そもそも“つけまつける”や“にんじゃりばんばん”、“ファッションモンスター”といった一大ムーブメントを巻き起こした楽曲群で誰もが熟知している通り、これまできゃりーは徹底してポップイメージに寄り添い、広く明るさを振り撒いてきた。今思えば早くに形成された彼女のこうしたキャラクター性は、ミステリアスなCAPSULEとクールなPerfumeという複数のアーティストを同時進行させる上での中田なりの戦略であり、結果唯一無二のポップアイコンを世の中に落とし込むことに成功。中でもモデル雑誌に引っ張りだこだった活動当初の様子などは、意識的な成功への道程を体現するワンシーンとして今なお印象に残っている。


ただこうしたカワイイ系のきゃりーの楽曲が目論見通りのバズを記録した一方で、中田がかねてより好んでいた若干シリアスな雰囲気の楽曲(ダブステップ)は大衆からスルーされていた部分も事実としてあり、いつしか中田は言うなれば『中田ヤスタカっぽい』楽曲をCAPSULE・Perfume・きゃりーぱみゅぱみゅの3組に平等に割り振っていた制作方針を緩やかに変更。CAPSULEはリミックスアレンジ、Perfumeはクールな楽曲オンリーで展開する独自のライブ『Reframe』と、これまであまり見せてこなかった中田流のEDMサウンドの片鱗を積極的に公開するようになり、海外も注目する稀代のサウンドメイカー・中田ヤスタカとしてのレンジの広さを存分に見せつけていった。なお中田がドラマ『LIAR GAME』のダークな音像の制作に傾倒したり、ソロ楽曲でダブステップをふんだんに取り入れるようになったのもこの頃である。


そんな中きゃりーはと言えば、原宿ファッション紙の相次ぐ休刊や20代を折り返す年齢になったこと等に伴い、2018年にリリースされた『じゃぱみゅ』辺りから大幅なシフトチェンジを図るに至った。無論これまで敢えて収録されて来なかったEDM主体のこれらの楽曲はとても良い傾向にあったと思うのだけれど、裏ではいろいろと言われていたのも間違いなく、2019年にきゃりーのライブが『中田ヤスタカ/きゃりーぱみゅぱみゅ』名義のDJスタイルになっていたことも鑑みるに、この頃は総じて定着していたきゃりーぱみゅぱみゅ像を根底からではなく少しずつ少しずつ、外堀を埋めていたような気もする。

 

きゃりーぱみゅぱみゅ - どどんぱ , KYARY PAMYU PAMYU - DODONPA(LYRIC VIDEO) - YouTube


翻って今年、きゃりーの2018年の『じゃぱみゅ』に次ぐアルバム『キャンディーレーサー』のリード曲として投下されたのが件の“どどんぱ”である。
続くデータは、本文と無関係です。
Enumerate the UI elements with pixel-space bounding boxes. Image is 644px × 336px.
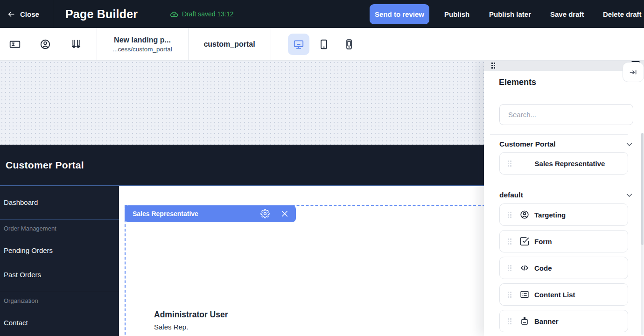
text-element-tool-button[interactable] xyxy=(5,34,25,55)
cloud-check-icon xyxy=(170,10,179,19)
chevron-down-icon xyxy=(625,191,633,199)
element-item-code[interactable]: Code xyxy=(499,257,628,279)
tablet-view-button[interactable] xyxy=(313,34,335,55)
topbar-divider xyxy=(53,0,53,28)
split-test-icon xyxy=(70,38,82,50)
sidebar-item-dashboard[interactable]: Dashboard xyxy=(4,198,38,206)
check-square-icon xyxy=(519,236,530,246)
selected-element-label: Sales Representative xyxy=(133,210,198,217)
elements-search-input[interactable] xyxy=(499,104,633,125)
collapse-panel-button[interactable] xyxy=(623,62,644,82)
person-target-icon xyxy=(519,210,530,220)
audience-tool-button[interactable] xyxy=(35,34,56,55)
tablet-icon xyxy=(318,38,330,50)
arrow-to-bar-icon xyxy=(629,68,638,77)
panel-divider xyxy=(490,134,628,135)
drag-handle-icon xyxy=(507,238,512,245)
sidebar-item-contact[interactable]: Contact xyxy=(4,319,28,327)
chevron-down-icon xyxy=(625,140,633,148)
selected-element-toolbar: Sales Representative xyxy=(125,205,296,222)
group-header-default[interactable]: default xyxy=(499,191,633,199)
element-item-banner[interactable]: Banner xyxy=(499,310,628,332)
page-tab[interactable]: New landing p... ...cess/custom_portal xyxy=(97,28,188,61)
tab-custom-portal[interactable]: custom_portal xyxy=(188,28,271,61)
panel-drag-bar[interactable] xyxy=(484,60,644,71)
text-box-icon xyxy=(9,38,21,50)
sidebar-section-organization: Organization xyxy=(4,297,38,304)
rep-role: Sales Rep. xyxy=(154,323,188,331)
element-settings-gear-icon[interactable] xyxy=(260,209,270,218)
element-item-form[interactable]: Form xyxy=(499,230,628,252)
save-draft-button[interactable]: Save draft xyxy=(550,0,584,28)
elements-panel: Elements Customer Portal Sales Represent… xyxy=(484,60,644,336)
panel-scrollbar[interactable] xyxy=(641,133,644,335)
sidebar-divider xyxy=(0,219,119,220)
page-builder-app: Close Page Builder Draft saved 13:12 Sen… xyxy=(0,0,644,336)
sidebar-section-order-management: Order Management xyxy=(4,225,56,232)
publish-later-button[interactable]: Publish later xyxy=(489,0,531,28)
panel-title: Elements xyxy=(499,77,536,87)
mobile-icon xyxy=(343,38,355,50)
person-circle-icon xyxy=(39,38,51,50)
delete-draft-button[interactable]: Delete draft xyxy=(603,0,642,28)
variants-tool-button[interactable] xyxy=(66,34,86,55)
back-arrow-icon xyxy=(7,10,15,19)
deselect-close-icon[interactable] xyxy=(280,209,289,218)
publish-button[interactable]: Publish xyxy=(444,0,469,28)
drag-handle-icon xyxy=(507,265,512,272)
drag-handle-icon xyxy=(491,62,496,69)
drag-handle-icon xyxy=(507,291,512,298)
group-label: Customer Portal xyxy=(499,140,556,148)
panel-divider xyxy=(484,95,644,95)
sidebar-item-past-orders[interactable]: Past Orders xyxy=(4,271,41,279)
element-item-content-list[interactable]: Content List xyxy=(499,283,628,306)
desktop-icon xyxy=(293,38,305,50)
drag-handle-icon xyxy=(507,160,512,167)
panel-scrollbar-thumb[interactable] xyxy=(641,133,644,245)
builder-toolbar: New landing p... ...cess/custom_portal c… xyxy=(0,28,644,61)
draft-status-label: Draft saved 13:12 xyxy=(182,10,234,18)
app-title: Page Builder xyxy=(65,0,138,28)
element-item-label: Sales Representative xyxy=(535,160,605,168)
desktop-view-button[interactable] xyxy=(288,34,309,55)
mobile-view-button[interactable] xyxy=(338,34,360,55)
badge-icon xyxy=(519,316,530,326)
group-label: default xyxy=(499,191,523,199)
selected-element-region[interactable]: Sales Representative Administrator User … xyxy=(125,205,485,336)
element-item-label: Code xyxy=(534,264,552,272)
element-item-label: Content List xyxy=(534,291,575,299)
drag-handle-icon xyxy=(507,318,512,325)
sidebar-item-pending-orders[interactable]: Pending Orders xyxy=(4,246,53,254)
sidebar-divider xyxy=(0,291,119,291)
code-icon xyxy=(519,263,530,273)
page-name: New landing p... xyxy=(114,36,171,44)
toolbar-separator xyxy=(271,28,271,61)
element-item-sales-representative[interactable]: Sales Representative xyxy=(499,152,628,175)
element-item-targeting[interactable]: Targeting xyxy=(499,203,628,226)
page-path: ...cess/custom_portal xyxy=(112,46,172,53)
element-item-label: Banner xyxy=(534,317,559,325)
element-item-label: Targeting xyxy=(534,211,566,219)
send-to-review-button[interactable]: Send to review xyxy=(370,4,429,24)
panel-divider xyxy=(490,185,628,185)
top-bar: Close Page Builder Draft saved 13:12 Sen… xyxy=(0,0,644,28)
close-label: Close xyxy=(20,10,39,18)
group-header-customer-portal[interactable]: Customer Portal xyxy=(499,140,633,148)
site-sidebar: Dashboard Order Management Pending Order… xyxy=(0,186,119,336)
element-item-label: Form xyxy=(534,238,552,245)
drag-handle-icon xyxy=(507,211,512,218)
site-header-title: Customer Portal xyxy=(6,160,84,171)
list-document-icon xyxy=(519,289,530,300)
close-button[interactable]: Close xyxy=(7,0,39,28)
rep-name: Administrator User xyxy=(154,310,228,320)
draft-status: Draft saved 13:12 xyxy=(170,0,234,28)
今作では10周年を迎え、原点回帰しながらも原点回避して前に突き進むきゃりーの姿をメインテーマに据えている(公式ホームページより)けれど、ここまでの過程を踏まえると“どどんぱ”は冒頭に記したように、中田の本当にやりたかったダブステップをようやくきゃりーぱみゅぱみゅという媒介を通じて具現化した楽曲であるとも称することが出来るはず。そして楽曲を繰り返し聴いていると、きゃりーとダブステップの親和性に感服すると共に改めて「これはCAPSULEでもPerfumeでもなく、きゃりーじゃないと出来ないなあ」とも感じてしまうのだ。


まさしく誰にも成し得ない原点回帰で、躍進を続けるきゃりー。来年からは過去最大規模となる10周年記念全国ツアーが敢行されますます勢いに乗ることはもちろんのこと、今回の耳に残る言葉遊びとカオティックなサウンドに翻弄される“どどんぱ”がライブセトリに加わるのもほぼ確実とされている。カワイイから華麗な転身を果たした彼女が送る極めて中田的な“どどんぱ”はまさしく、今のきゃりーぱみゅぱみゅの新機軸を象徴する楽曲として広く響き渡るはずだ。